É o maior volume de recursos executados para o período desde que o Brasil passou a ter uma moeda estável, há quinze anos. O que comprova que o setor estatal está mais robusto do que nunca e se consolidou como um dos principais sustentáculos da economia, colaborando firmemente para que o País saísse mais rapidamente da crise financeira mundial.
O economista Murilo Barella, diretor do Departamento de Coordenação e Governança das Empresas Estatais – Dest, órgão integrante da estrutura do Ministério do Planejamento, não hesita em afirmar que essa era uma meta que ele perseguiu diariamente desde que assumiu o cargo, em julho de 2008. “Chegamos no olho do furacão, quando a crise estava atingindo a sua forma aguda. E conseguimos crescer, em média, 40% na execução, de bimestre a bimestre, diz ele.

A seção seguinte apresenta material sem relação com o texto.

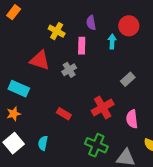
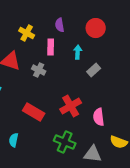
cyan arrow: (112, 42) -> (78, 52), moved
gray cross: (69, 70) -> (39, 70), turned -32
gray rectangle: (128, 79) -> (94, 70), moved
red rectangle: (64, 114) -> (34, 112), size x1.5

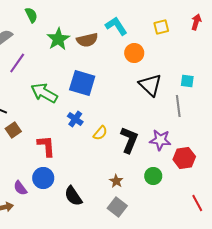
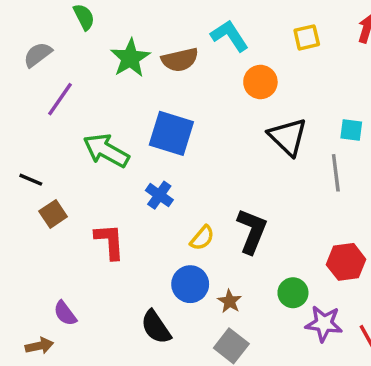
yellow semicircle: (100, 133) -> (202, 238), moved
purple star: (160, 140) -> (324, 324), moved
blue circle: (43, 178) -> (190, 284), moved

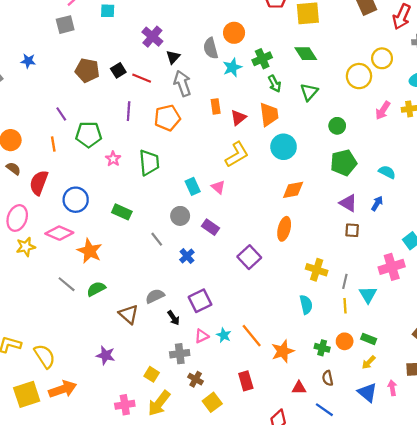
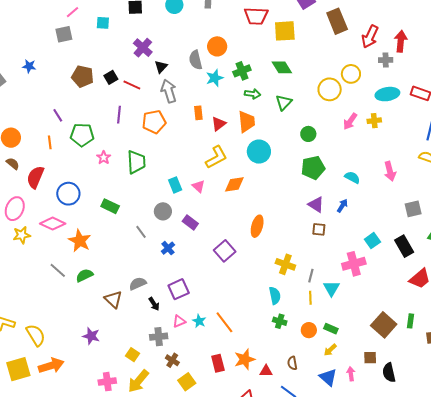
green arrow: (275, 84) -> (253, 94), turned -56
orange diamond: (293, 190) -> (234, 184), moved
green cross: (322, 348) -> (280, 321), moved
orange star: (283, 351) -> (245, 359), moved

Foto: Divulgação/Julio Cesar Paes
Agora, ainda com um ano para fechar sua administração, Barella está à frente de novos desafios, junto com a equipe do Dest, que este ano comemora 30 anos de sua criação. Entre eles, a criação do estatuto jurídico das estatais, como preconiza a Constituição Federal em seu artigo 173, até hoje não regulamentado.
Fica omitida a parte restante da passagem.